Sharline FX treats entries like a factory line—first touch or first reclaim only, stop at structure, scale at +1R, done. She and Nehal both kill trades the second a rule is broken, because discipline saves more money than clever analysis ever will. Nehal adds one sanity check before any order: “Does this trade still make sense if I hide the ticker name?” If it relies on a narrative, she nixes it; if it’s just levels and triggers, she takes it. In their world, mechanics beat opinions—and that’s exactly why their best setups keep paying.
Prefer Defined Risk When Uncertain; Journal Discipline Every Session
When the tape feels murky, Jessica Ramos switches to defined-risk structures or smaller contracts so a wrong read has a fixed cost.

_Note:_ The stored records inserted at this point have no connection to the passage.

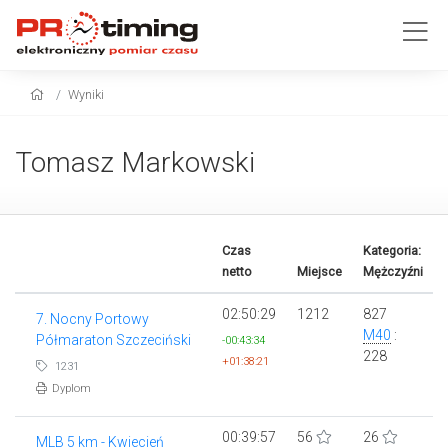
Wyniki
Tomasz Markowski
Czas
Kategoria:
netto
Miejsce
Mężczyźni
02:50:29
1212
827
7. Nocny Portowy
M40
:
Półmaraton Szczeciński
-00:43:34
228
+01:38:21
1231
Dyplom
00:39:57
56
26
MLB 5 km - Kwiecień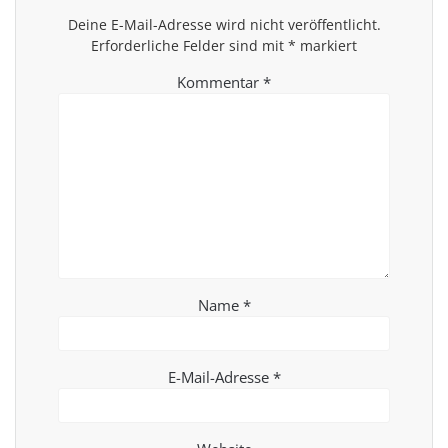
Deine E-Mail-Adresse wird nicht veröffentlicht.
Erforderliche Felder sind mit
*
markiert
Kommentar
*
Name
*
E-Mail-Adresse
*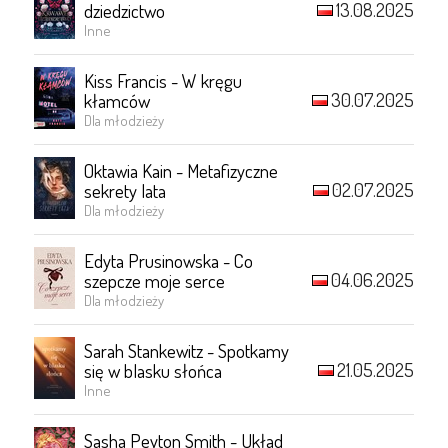
13.08.2025
dziedzictwo
Inne
Kiss Francis - W kręgu
30.07.2025
kłamców
Dla młodzieży
Oktawia Kain - Metafizyczne
02.07.2025
sekrety lata
Dla młodzieży
Edyta Prusinowska - Co
04.06.2025
szepcze moje serce
Dla młodzieży
Sarah Stankewitz - Spotkamy
21.05.2025
się w blasku słońca
Inne
Sasha Peyton Smith - Układ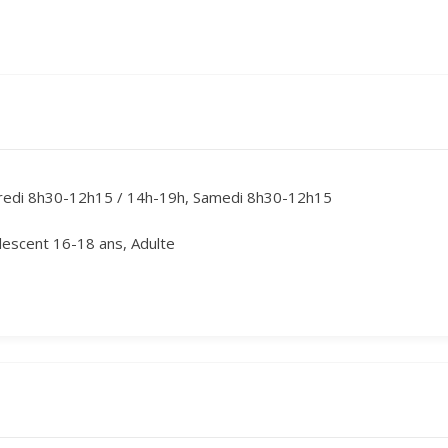
dredi 8h30-12h15 / 14h-19h, Samedi 8h30-12h15
lescent 16-18 ans, Adulte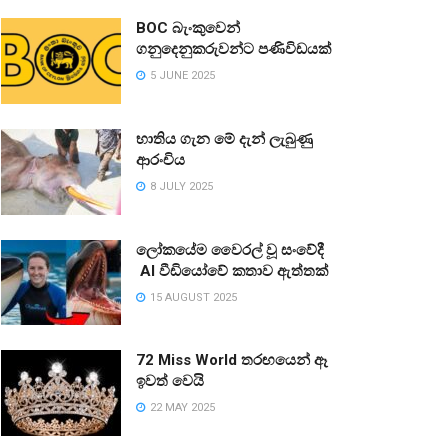
BOC බැංකුවෙන්
ගනුදෙනුකරුවන්ට පණිවිඩයක්
5 JUNE 2025
භාතිය ගැන මේ දැන් ලැබුණු
ආරංචිය
8 JULY 2025
ලෝකයේම වෛරල් වූ සංවේදී
AI වීඩියෝවේ කතාව ඇත්තක්
15 AUGUST 2025
72 Miss World තරඟයෙන් ඈ
ඉවත් වෙයි
22 MAY 2025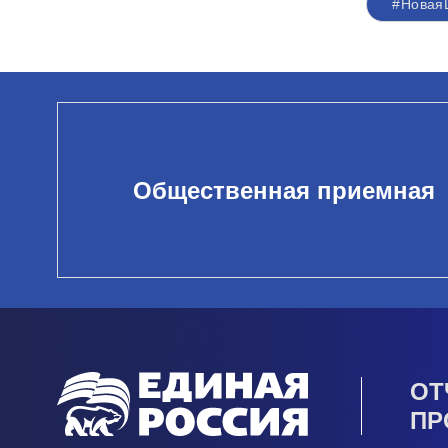
#Новая
Общественная приемная
ОТ
ПР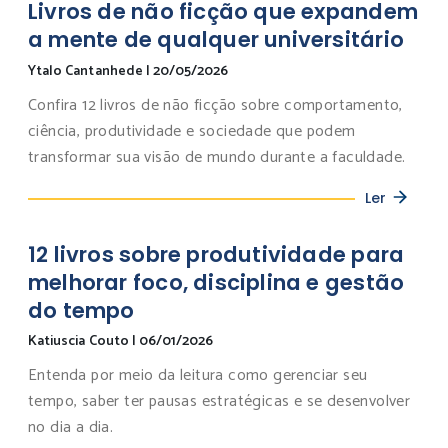
Livros de não ficção que expandem
a mente de qualquer universitário
Ytalo Cantanhede
|
20/05/2026
Confira 12 livros de não ficção sobre comportamento,
ciência, produtividade e sociedade que podem
transformar sua visão de mundo durante a faculdade.
Ler
12 livros sobre produtividade para
melhorar foco, disciplina e gestão
do tempo
Katiuscia Couto
|
06/01/2026
Entenda por meio da leitura como gerenciar seu
tempo, saber ter pausas estratégicas e se desenvolver
no dia a dia.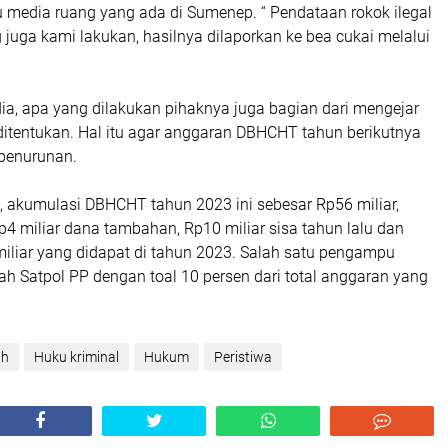
u media ruang yang ada di Sumenep. “ Pendataan rokok ilegal
juga kami lakukan, hasilnya dilaporkan ke bea cukai melalui
.
ia, apa yang dilakukan pihaknya juga bagian dari mengejar
ditentukan. Hal itu agar anggaran DBHCHT tahun berikutnya
 penurunan.
, akumulasi DBHCHT tahun 2023 ini sebesar Rp56 miliar,
 Rp4 miliar dana tambahan, Rp10 miliar sisa tahun lalu dan
iliar yang didapat di tahun 2023. Salah satu pengampu
ah Satpol PP dengan toal 10 persen dari total anggaran yang
ah
Huku kriminal
Hukum
Peristiwa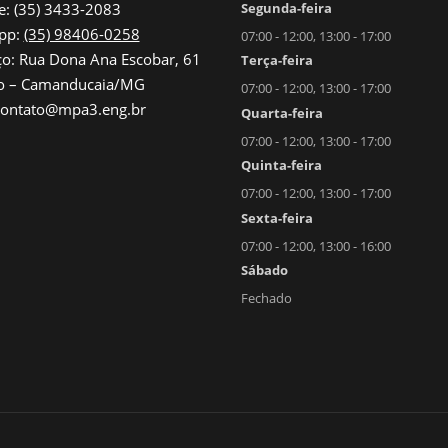
Segunda-feira
e: (35) 3433-2083
pp:
(35) 98406-0258
07:00 - 12:00, 13:00 - 17:00
o: Rua Dona Ana Escobar, 61
Terça-feira
ro – Camanducaia/MG
07:00 - 12:00, 13:00 - 17:00
 contato@mpa3.eng.br
Quarta-feira
07:00 - 12:00, 13:00 - 17:00
Quinta-feira
07:00 - 12:00, 13:00 - 17:00
Sexta-feira
07:00 - 12:00, 13:00 - 16:00
Sábado
Fechado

Tori Trades does the same by capping loss at 1R and refusing to add to losers—uncertainty shrinks size, never grows it. Sharline FX leans on spreads around news and only widens targets after a second reaction confirms direction. Nehal treats widening spreads as a “hidden volatility” warning and auto-cuts risk by half until conditions normalize. Together, they prove that confidence isn’t a signal; position definition is.
Journaling is where their edge compounds. Jessica Ramos tags each trade by setup, volatility regime, and with/against bias so she can kill low-expectancy ideas fast. Tori Trades screenshots the entry candle and writes one line: “Why this trade now?” Sharline FX tracks slippage versus plan and win rate above/below VWAP to catch execution drift, while Nehal reviews rule breaches and imposes a micro-penalty—sit out the next A-setup. The result is simple: defined risk protects capital today, and disciplined journaling upgrades the playbook tomorrow.
In the end, all four guests—Jessica Ramos, Tori Trades, Sharline FX, and Nehal—are saying the same quiet, unglamorous thing: the edge is in the rules. They size first and opine second, letting fixed-R risk caps, daily max draw lines, and pre-defined invalidations do the heavy lifting. Volatility sets the budget, not confidence; when ATR or IV spikes, they cut exposure, tighten definitions, and wait for the tape to calm. And when they’re unsure, they default to defined risk—verticals, smaller contracts, or simply passing—so a wrong idea costs little and never compounds into a spiral.
They also diversify on purpose, not by accident: different products (US30, gold, equities/options), different play types (trend continuation and mean reversion), and staggered timeframes or sessions so outcomes aren’t tied to one five-minute candle. Mechanics beat prediction every time: map PDH/PDL and VWAP bands, demand a clean trigger, execute the first touch or reclaim, scale at +1R, and let the runner trail behind structure. Finally, they journal like operators—tagging setups, volatility regimes, and rule breaches—because the playbook upgrades only when the data tells them what to keep, what to fix, and what to kill.